1. **Connecting to the database:**  
   The script establishes a connection with MongoDB using the specified connection parameters.

2. **Queue monitoring:**  
   It goes through all collections whose names start with `"queue_"` and selects tasks from them with the metric `"RtA"` and the status `"completed"`.

3. **Verification and transfer:**  
   For each found task, the required fields (`rta_model`, `rta_prompt`, `response`) are checked and the formatting of the original prompt is correct with the substitution of values. If the necessary data is missing, the task is marked as erroneous.

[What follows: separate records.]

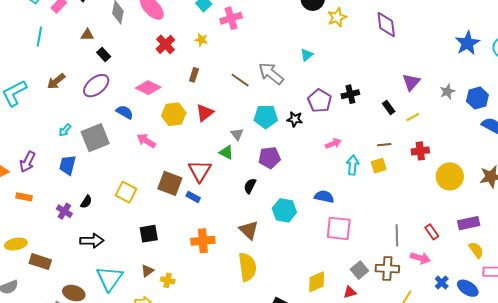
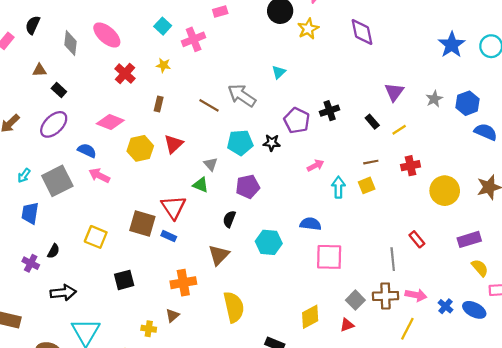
pink arrow: (146, 141) -> (99, 175), moved
brown triangle: (249, 230) -> (219, 255), moved, turned 35
red rectangle: (432, 232) -> (417, 239), moved
pink arrow: (420, 258) -> (416, 295), moved
brown triangle: (147, 271) -> (172, 315), moved

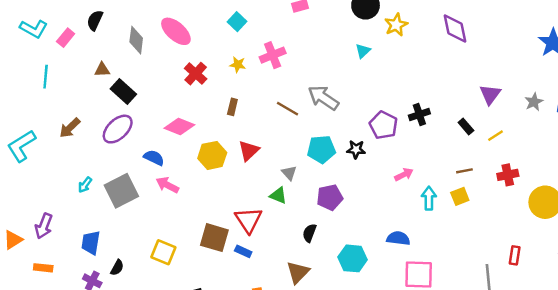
pink cross: (194, 39) -> (273, 55), moved
cyan triangle: (279, 72) -> (363, 51), moved
black rectangle: (59, 90) -> (123, 91), size x1.5
blue trapezoid: (30, 213) -> (91, 243), moved
red rectangle: (417, 239) -> (515, 255), turned 49

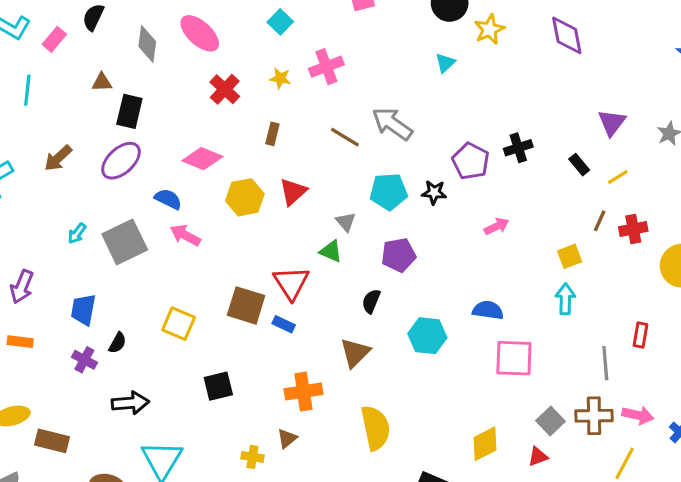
black rectangle: (123, 91) -> (129, 111), turned 60
brown line: (464, 171) -> (600, 221), moved, turned -56
cyan arrow: (429, 198) -> (565, 299), moved

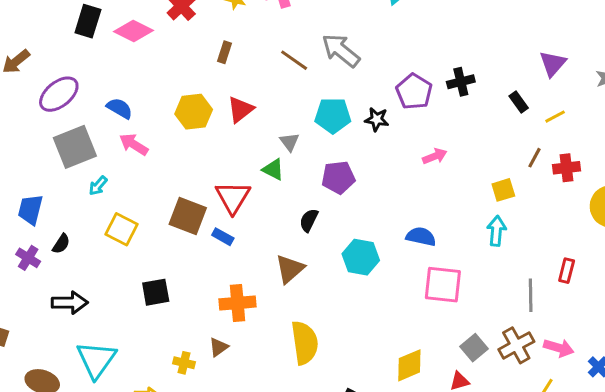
pink diamond: (202, 159) -> (133, 31), moved
purple ellipse: (121, 161) -> (59, 94), moved
cyan arrow: (77, 233) -> (98, 186), moved
brown cross: (594, 416) -> (516, 345), turned -32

If everything is in order and there is no duplicate in the target collection, a new record is created in the RTA queue (`queue_rta_{task_name}`) with the transformed data and a link to the original record.

4. **Updating the original task:**  
   After successful transfer, the status of the original task is updated to `"transfered_to_rta"`, which prevents rescheduling.

5. **Continuous cycle:**  
   The script runs in an endless loop, periodically (every 10 seconds) checking for new tasks to transfer, which allows for timely data synchronization between regular queues and RTA queues.

Thus, this script is used to automate the transfer and conversion of tasks with the **"RtA"** metric from regular queues to specialized RTA queues, while ensuring data correctness control, duplication prevention, and information synchronization between different collections in MongoDB.